Friday, December 11
Free to members – $5 suggested donation for non-members. Not a member? Join at the door and you get in for free!
David Mackenzie House
4735 Cass Avenue
Doors at 6:30
Talk at 7:00
Aaron will visit PD to talk about his experiences living in Detroit’s Russell Woods and Lafayette Park neighborhoods. Many people are familiar with Lafayette Park, yet few know of Russell Woods – Detroit’s largest historic district – and its many famous residents of yore, including Dudley Randall and Diana Ross.
He’ll also talk about his new book, “How to Live in Detroit Without Being a Jackass”, which, well, we’ll let him explain:
“With advice on everything from buying and rehabbing to house to not sounding like a completely uninformed racist when you talk to a black person, let us help you avoid falling into the “jackass” trap and become the productive, healthy Detroiter you’ve always wanted to be.”
Aaron Foley is a writer and journalist who, by day, is a copywriter at a global advertising agency based in Metro Detroit. Prior to dipping in the advertising world, he was a full-time journalist who started his career at the Lansing State Journal, helped launch MLive Detroit, and worked for WardsAuto. You might have read his work via Jalopnik, Reuters, Foreign Policy, The Atlantic, the Detroit Free Press, the Detroit Metro Times, BLAC Detroit, CNN, Forbes, Ebony, Next City, Bridge Michigan, The Architect’s Newspaper, Belt Magazine, and several others. He’s also contributed to literary journals, including The Periphery and Transmission. His essay, “We Love Detroit, Even If You Don’t,” was included in “A Detroit Anthology.”
“Where We Used to Live” seeks to highlight the under-told first hand accounts of life in the city before it became the “Detroit” of today’s headlines. The Detroit narrative is so often told by those from the outside through statistics and one dimensional demographic data, storytelling allows for the emersion of the human component of the narrative.
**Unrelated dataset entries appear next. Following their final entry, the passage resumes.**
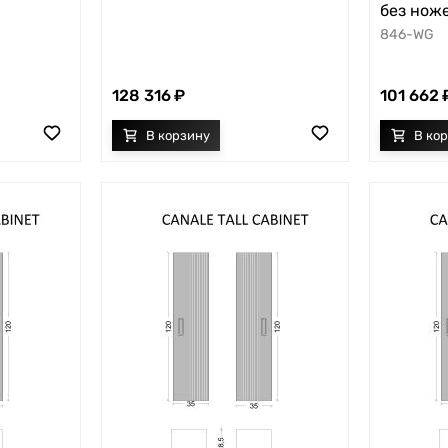
без нож
846-WG
128 316
101 662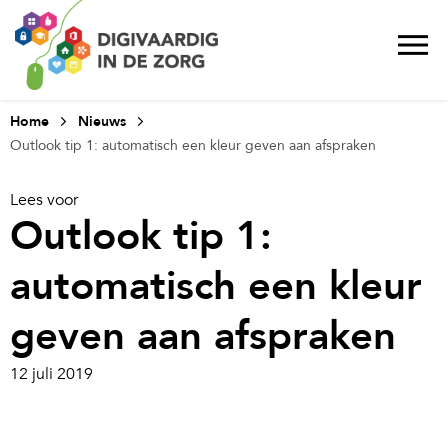
Home
Nieuws
Outlook tip 1: automatisch een kleur geven aan afspraken
Lees voor
Outlook tip 1:
automatisch een kleur
geven aan afspraken
12 juli 2019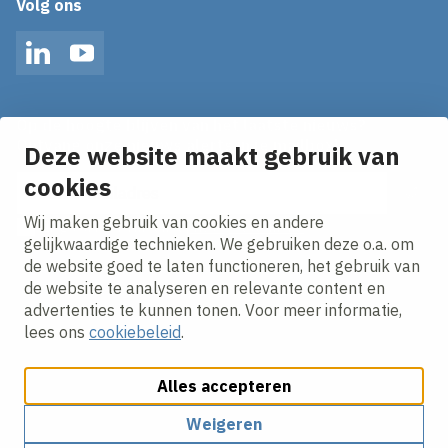
Volg ons
LinkedIn
YouTube
Op de hoogte blijven van het laatste nieuws?
Ontvang onze nieuws alerts in je mailbox!
Deze website maakt gebruik van
E-mailadres
cookies
Wij maken gebruik van cookies en andere
Ik ga akkoord met het
privacy statement.
gelijkwaardige technieken. We gebruiken deze o.a. om
de website goed te laten functioneren, het gebruik van
de website te analyseren en relevante content en
advertenties te kunnen tonen. Voor meer informatie,
lees ons
cookiebeleid
.
Alles accepteren
Cookies aanpassen
Cookie beleid
Privacy policy
Responsible disclosure
Algemene inkoopvoorwaarden
Weigeren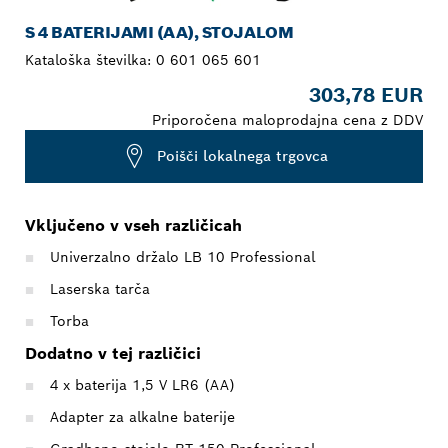
S 4 BATERIJAMI (AA), STOJALOM
Kataloška številka:
0 601 065 601
303,78 EUR
Priporočena maloprodajna cena z DDV
Poišči lokalnega trgovca
Vključeno v vseh različicah
Univerzalno držalo LB 10 Professional
Laserska tarča
Torba
Dodatno v tej različici
4 x baterija 1,5 V LR6 (AA)
Adapter za alkalne baterije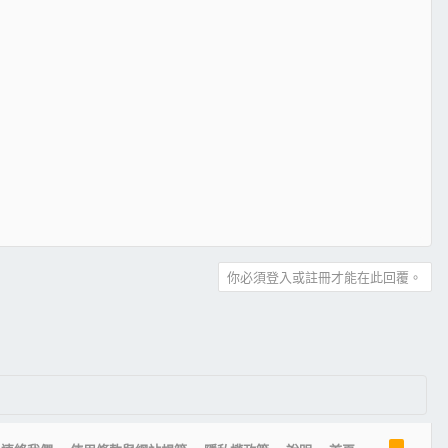
你必須登入或註冊才能在此回覆。
R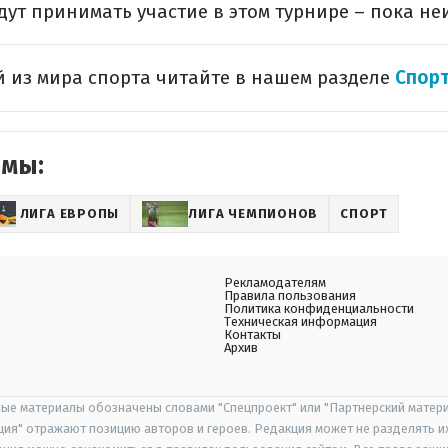
ут принимать участие в этом турнире – пока не
 из мира спорта читайте в нашем разделе
Спор
емы:
ЛИГА ЕВРОПЫ
ЛИГА ЧЕМПИОНОВ
СПОРТ
Рекламодателям
Правила пользования
Политика конфиденциальности
Техническая информация
Контакты
Архив
ые материалы обозначены словами "Спецпроект" или "Партнерский матери
иция" отражают позицию авторов и героев. Редакция может не разделять и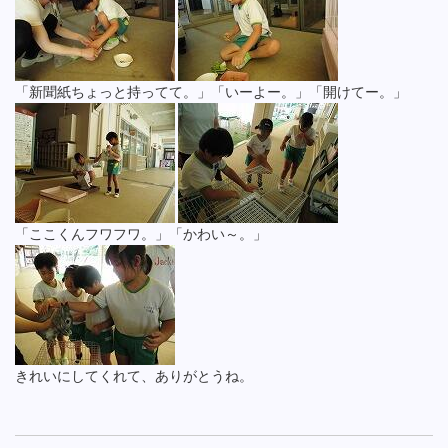
「新聞紙ちょっと持ってて。」「いーよー。」「開けてー。」
「ここくんフワフワ。」「かわい～。」
きれいにしてくれて、ありがとうね。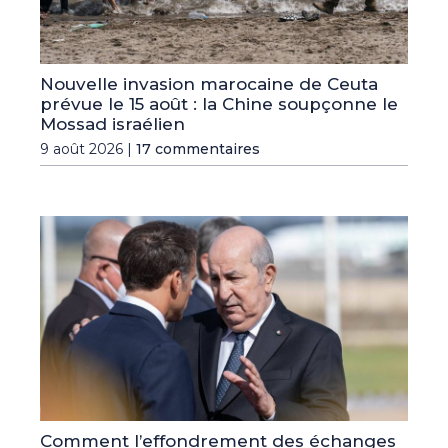
Nouvelle invasion marocaine de Ceuta
prévue le 15 août : la Chine soupçonne le
Mossad israélien
9 août 2026 |
17 commentaires
Comment l’effondrement des échanges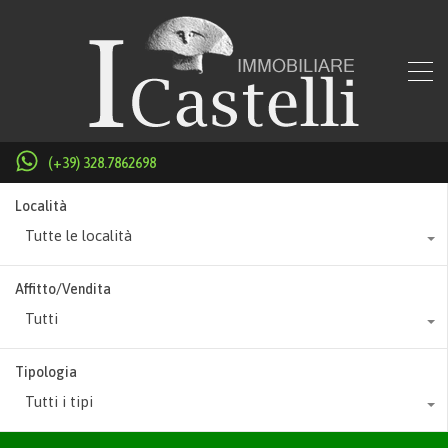
(+39) 328.7862698
Località
Tutte le località
Affitto/Vendita
Tutti
Tipologia
Tutti i tipi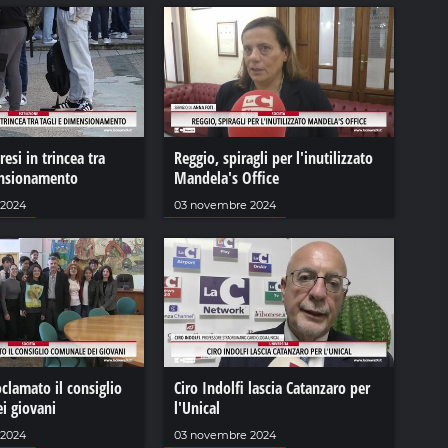
esi in trincea tra
Reggio, spiragli per l'inutilizzato
ensionamento
Mandela's Office
 2024
03 novembre 2024
clamato il consiglio
Ciro Indolfi lascia Catanzaro per
i giovani
l'Unical
 2024
03 novembre 2024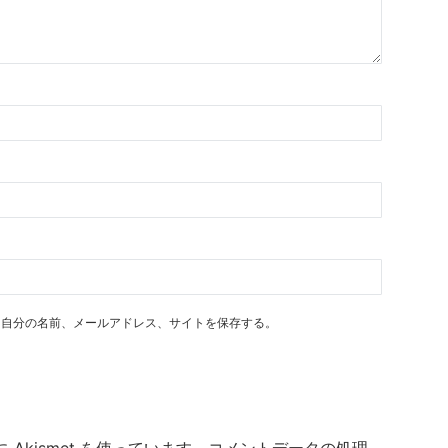
に自分の名前、メールアドレス、サイトを保存する。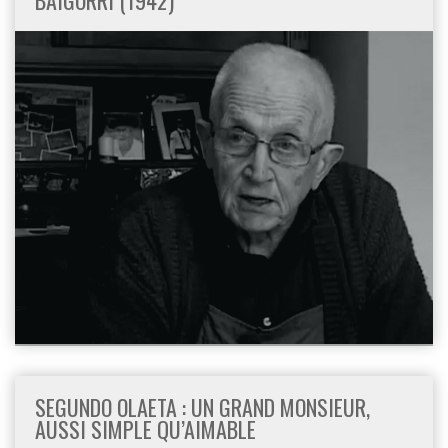
SEGUNDO OLAETA : UN GRAND MONSIEUR,
AUSSI SIMPLE QU’AIMABLE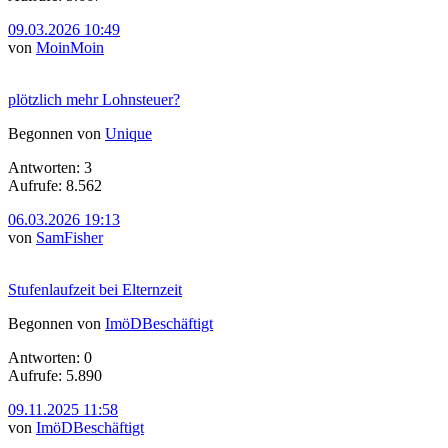
09.03.2026 10:49
von
MoinMoin
plötzlich mehr Lohnsteuer?
Begonnen von
Unique
Antworten: 3
Aufrufe: 8.562
06.03.2026 19:13
von
SamFisher
Stufenlaufzeit bei Elternzeit
Begonnen von
ImöDBeschäftigt
Antworten: 0
Aufrufe: 5.890
09.11.2025 11:58
von
ImöDBeschäftigt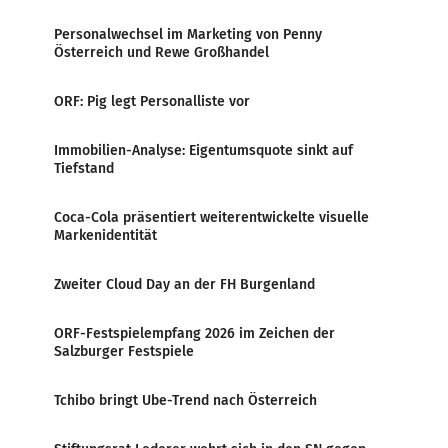
Personalwechsel im Marketing von Penny
Österreich und Rewe Großhandel
ORF: Pig legt Personalliste vor
Immobilien-Analyse: Eigentumsquote sinkt auf
Tiefstand
Coca-Cola präsentiert weiterentwickelte visuelle
Markenidentität
Zweiter Cloud Day an der FH Burgenland
ORF-Festspielempfang 2026 im Zeichen der
Salzburger Festspiele
Tchibo bringt Ube-Trend nach Österreich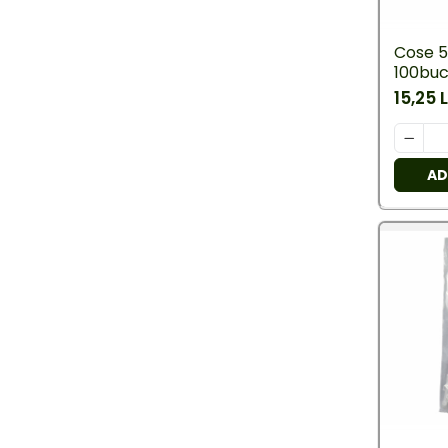
Veioze/Lămpi/lampa de
veghe
Cose 5
Aplice ,becuri si corpuri cu
100buc
senzor
15,25 L
Aplice de perete interior,
exterior
Lampi emergente
AD
Lustre
Spoturi led pe sina
Aparataj şi accesorii
Aparataj şi accesorii
Alimentatoare/Drivere
Bară alimentare nul
Cablu electric, canal cablu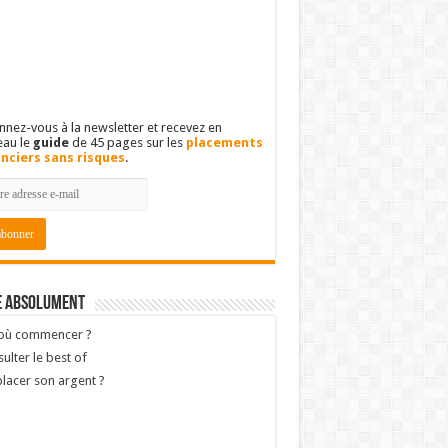
nez-vous à la newsletter et recevez en
eau le
guide
de 45 pages sur les
placements
anciers sans risques
.
e absolument
 où commencer ?
ulter le best of
lacer son argent ?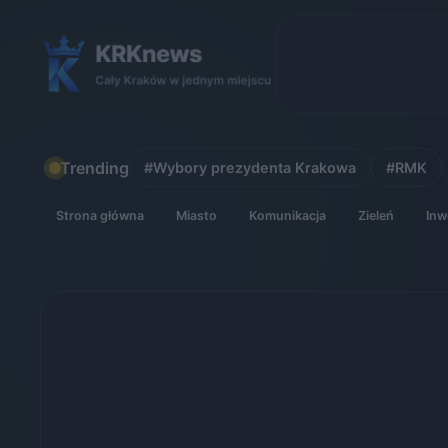
Skip
to
content
Trending
#Wybory prezydenta Krakowa
#RMK
Strona główna
Miasto
Komunikacja
Zieleń
Inw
Each “Where We Used to Live” lecture will highlight life in a different neighborhood as told from the perspective of a person with roots and connection to that place.
Our Third Friday Lecture Series is made possible by the generous donations of our members, to share the tales of Detroit’s historic buildings, neighborhoods, and architects and build support for historic preservation’s importance in revitalizing our neighborhoods.